It would be a bad practice, because it introduces a dependency on a subtle assumption that is hard to document and hard to remember accurately: namely, that the values maintained in this place are any strings without spaces in them. This is almost the same as "any strings", and the former definition will inevitably be mistaken for the latter one day.
Configuration values like these will almost certainly have to change as a system develops. Storing them this way will work fine until one day, new data violate the unspoken assumption and introduce a defect. Note that the defect will probably be subtle: values before the string with the space in it will still be processed correctly, and the ones afterwards will appear in slightly the wrong position, only the value itself will be missing and two or more others will take its place.
In a way, subtle preconditions and subtle defects like this are much worse than obvious ones. Glaring errors are noticed quickly and eradicated quickly.
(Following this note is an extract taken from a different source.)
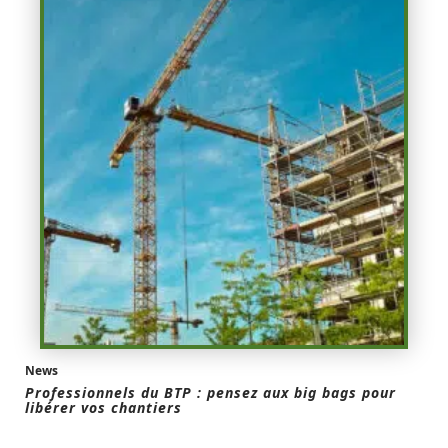
News
Professionnels du BTP : pensez aux big bags pour
libérer vos chantiers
A misbehaviour like this is liable to go unnoticed for quite some time and do damage that won't immediately be known, until it can't be easily repaired and the cause can't be easily found because the programmer who constructed the storage method has moved on.
(What, then, should one do to store large numbers of string literals? Unless your language has a quote-less construct like Lisp lists or Perl's
qw() operator, you are almost certainly better off holding string values in a properties file or a database than spelling them out in code. There are other reasons why this is a good idea, but avoiding methods that are either hard to read or subtly problematic is reason enough.)